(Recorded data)
+ + + + +

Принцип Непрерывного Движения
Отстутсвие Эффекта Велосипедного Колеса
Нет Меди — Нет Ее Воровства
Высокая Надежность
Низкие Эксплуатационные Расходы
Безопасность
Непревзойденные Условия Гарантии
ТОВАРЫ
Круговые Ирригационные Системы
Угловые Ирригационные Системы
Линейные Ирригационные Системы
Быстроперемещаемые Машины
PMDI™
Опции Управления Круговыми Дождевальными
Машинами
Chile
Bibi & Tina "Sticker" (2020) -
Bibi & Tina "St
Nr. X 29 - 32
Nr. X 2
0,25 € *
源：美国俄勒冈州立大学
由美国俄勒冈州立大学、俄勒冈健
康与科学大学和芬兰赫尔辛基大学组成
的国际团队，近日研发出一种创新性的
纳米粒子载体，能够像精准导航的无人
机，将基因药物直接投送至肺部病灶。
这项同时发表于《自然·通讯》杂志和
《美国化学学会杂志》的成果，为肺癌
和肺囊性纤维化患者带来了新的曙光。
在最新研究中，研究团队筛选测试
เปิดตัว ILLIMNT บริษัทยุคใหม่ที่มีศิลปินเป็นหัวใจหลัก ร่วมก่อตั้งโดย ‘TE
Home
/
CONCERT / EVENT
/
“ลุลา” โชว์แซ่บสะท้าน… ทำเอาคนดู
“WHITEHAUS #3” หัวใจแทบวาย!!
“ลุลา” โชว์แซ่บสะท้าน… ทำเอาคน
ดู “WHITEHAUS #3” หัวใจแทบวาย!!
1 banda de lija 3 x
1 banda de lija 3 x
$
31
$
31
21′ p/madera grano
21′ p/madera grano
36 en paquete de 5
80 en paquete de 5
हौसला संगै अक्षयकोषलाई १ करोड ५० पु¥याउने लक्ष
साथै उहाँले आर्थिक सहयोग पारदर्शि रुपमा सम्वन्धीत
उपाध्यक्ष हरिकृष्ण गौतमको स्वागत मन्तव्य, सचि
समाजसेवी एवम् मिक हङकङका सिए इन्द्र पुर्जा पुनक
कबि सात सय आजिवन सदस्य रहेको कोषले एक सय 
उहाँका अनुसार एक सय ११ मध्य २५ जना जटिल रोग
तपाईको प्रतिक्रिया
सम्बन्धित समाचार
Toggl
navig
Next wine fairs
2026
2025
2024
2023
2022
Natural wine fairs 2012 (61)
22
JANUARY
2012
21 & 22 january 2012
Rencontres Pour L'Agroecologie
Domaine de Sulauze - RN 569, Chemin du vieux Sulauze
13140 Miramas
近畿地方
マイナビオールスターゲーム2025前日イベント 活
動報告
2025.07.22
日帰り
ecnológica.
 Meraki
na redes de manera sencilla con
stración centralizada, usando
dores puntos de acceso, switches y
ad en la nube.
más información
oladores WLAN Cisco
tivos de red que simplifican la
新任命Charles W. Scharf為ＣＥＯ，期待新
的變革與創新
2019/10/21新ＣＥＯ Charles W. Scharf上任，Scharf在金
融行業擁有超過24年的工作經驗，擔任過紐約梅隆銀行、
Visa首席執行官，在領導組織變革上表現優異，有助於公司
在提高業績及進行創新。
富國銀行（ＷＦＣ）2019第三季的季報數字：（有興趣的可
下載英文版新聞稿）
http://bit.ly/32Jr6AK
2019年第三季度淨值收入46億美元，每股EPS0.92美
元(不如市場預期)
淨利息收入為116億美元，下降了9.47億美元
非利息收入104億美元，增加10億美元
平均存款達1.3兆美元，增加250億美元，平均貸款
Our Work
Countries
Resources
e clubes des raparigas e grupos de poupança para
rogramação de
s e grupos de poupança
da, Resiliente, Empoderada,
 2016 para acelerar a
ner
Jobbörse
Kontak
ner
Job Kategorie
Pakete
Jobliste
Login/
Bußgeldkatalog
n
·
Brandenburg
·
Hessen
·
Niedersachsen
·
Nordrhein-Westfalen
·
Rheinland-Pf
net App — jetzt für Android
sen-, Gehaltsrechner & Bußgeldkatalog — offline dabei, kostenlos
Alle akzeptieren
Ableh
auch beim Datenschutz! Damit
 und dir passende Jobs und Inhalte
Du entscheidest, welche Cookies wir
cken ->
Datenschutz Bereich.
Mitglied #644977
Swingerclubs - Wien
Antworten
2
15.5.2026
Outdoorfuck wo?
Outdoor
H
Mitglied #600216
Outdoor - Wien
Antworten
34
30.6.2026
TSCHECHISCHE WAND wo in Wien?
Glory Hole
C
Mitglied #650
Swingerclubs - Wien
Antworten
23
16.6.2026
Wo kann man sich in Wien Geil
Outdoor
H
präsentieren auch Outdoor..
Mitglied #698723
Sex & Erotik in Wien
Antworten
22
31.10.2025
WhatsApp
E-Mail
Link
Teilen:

+ + + + +

→ **WHAT YOU HAVE TO DO**
Give the data back in full, matching it character for character.

→ **ANSWER BOX**
Принцип Непрерывного Движения
Отстутсвие Эффекта Велосипедного Колеса
Нет Меди — Нет Ее Воровства
Высокая Надежность
Низкие Эксплуатационные Расходы
Безопасность
Непревзойденные Условия Гарантии
ТОВАРЫ
Круговые Ирригационные Системы
Угловые Ирригационные Системы
Линейные Ирригационные Системы
Быстроперемещаемые Машины
PMDI™
Опции Управления Круговыми Дождевальными
Машинами
Chile
Bibi & Tina "Sticker" (2020) -
Bibi & Tina "St
Nr. X 29 - 32
Nr. X 2
0,25 € *
源：美国俄勒冈州立大学
由美国俄勒冈州立大学、俄勒冈健
康与科学大学和芬兰赫尔辛基大学组成
的国际团队，近日研发出一种创新性的
纳米粒子载体，能够像精准导航的无人
机，将基因药物直接投送至肺部病灶。
这项同时发表于《自然·通讯》杂志和
《美国化学学会杂志》的成果，为肺癌
和肺囊性纤维化患者带来了新的曙光。
在最新研究中，研究团队筛选测试
เปิดตัว ILLIMNT บริษัทยุคใหม่ที่มีศิลปินเป็นหัวใจหลัก ร่วมก่อตั้งโดย ‘TE
Home
/
CONCERT / EVENT
/
“ลุลา” โชว์แซ่บสะท้าน… ทำเอาคนดู
“WHITEHAUS #3” หัวใจแทบวาย!!
“ลุลา” โชว์แซ่บสะท้าน… ทำเอาคน
ดู “WHITEHAUS #3” หัวใจแทบวาย!!
1 banda de lija 3 x
1 banda de lija 3 x
$
31
$
31
21′ p/madera grano
21′ p/madera grano
36 en paquete de 5
80 en paquete de 5
हौसला संगै अक्षयकोषलाई १ करोड ५० पु¥याउने लक्ष
साथै उहाँले आर्थिक सहयोग पारदर्शि रुपमा सम्वन्धीत
उपाध्यक्ष हरिकृष्ण गौतमको स्वागत मन्तव्य, सचि
समाजसेवी एवम् मिक हङकङका सिए इन्द्र पुर्जा पुनक
कबि सात सय आजिवन सदस्य रहेको कोषले एक सय 
उहाँका अनुसार एक सय ११ मध्य २५ जना जटिल रोग
तपाईको प्रतिक्रिया
सम्बन्धित समाचार
Toggl
navig
Next wine fairs
2026
2025
2024
2023
2022
Natural wine fairs 2012 (61)
22
JANUARY
2012
21 & 22 january 2012
Rencontres Pour L'Agroecologie
Domaine de Sulauze - RN 569, Chemin du vieux Sulauze
13140 Miramas
近畿地方
マイナビオールスターゲーム2025前日イベント 活
動報告
2025.07.22
日帰り
ecnológica.
 Meraki
na redes de manera sencilla con
stración centralizada, usando
dores puntos de acceso, switches y
ad en la nube.
más información
oladores WLAN Cisco
tivos de red que simplifican la
新任命Charles W. Scharf為ＣＥＯ，期待新
的變革與創新
2019/10/21新ＣＥＯ Charles W. Scharf上任，Scharf在金
融行業擁有超過24年的工作經驗，擔任過紐約梅隆銀行、
Visa首席執行官，在領導組織變革上表現優異，有助於公司
在提高業績及進行創新。
富國銀行（ＷＦＣ）2019第三季的季報數字：（有興趣的可
下載英文版新聞稿）
http://bit.ly/32Jr6AK
2019年第三季度淨值收入46億美元，每股EPS0.92美
元(不如市場預期)
淨利息收入為116億美元，下降了9.47億美元
非利息收入104億美元，增加10億美元
平均存款達1.3兆美元，增加250億美元，平均貸款
Our Work
Countries
Resources
e clubes des raparigas e grupos de poupança para
rogramação de
s e grupos de poupança
da, Resiliente, Empoderada,
 2016 para acelerar a
ner
Jobbörse
Kontak
ner
Job Kategorie
Pakete
Jobliste
Login/
Bußgeldkatalog
n
·
Brandenburg
·
Hessen
·
Niedersachsen
·
Nordrhein-Westfalen
·
Rheinland-Pf
net App — jetzt für Android
sen-, Gehaltsrechner & Bußgeldkatalog — offline dabei, kostenlos
Alle akzeptieren
Ableh
auch beim Datenschutz! Damit
 und dir passende Jobs und Inhalte
Du entscheidest, welche Cookies wir
cken ->
Datenschutz Bereich.
Mitglied #644977
Swingerclubs - Wien
Antworten
2
15.5.2026
Outdoorfuck wo?
Outdoor
H
Mitglied #600216
Outdoor - Wien
Antworten
34
30.6.2026
TSCHECHISCHE WAND wo in Wien?
Glory Hole
C
Mitglied #650
Swingerclubs - Wien
Antworten
23
16.6.2026
Wo kann man sich in Wien Geil
Outdoor
H
präsentieren auch Outdoor..
Mitglied #698723
Sex & Erotik in Wien
Antworten
22
31.10.2025
WhatsApp
E-Mail
Link
Teilen:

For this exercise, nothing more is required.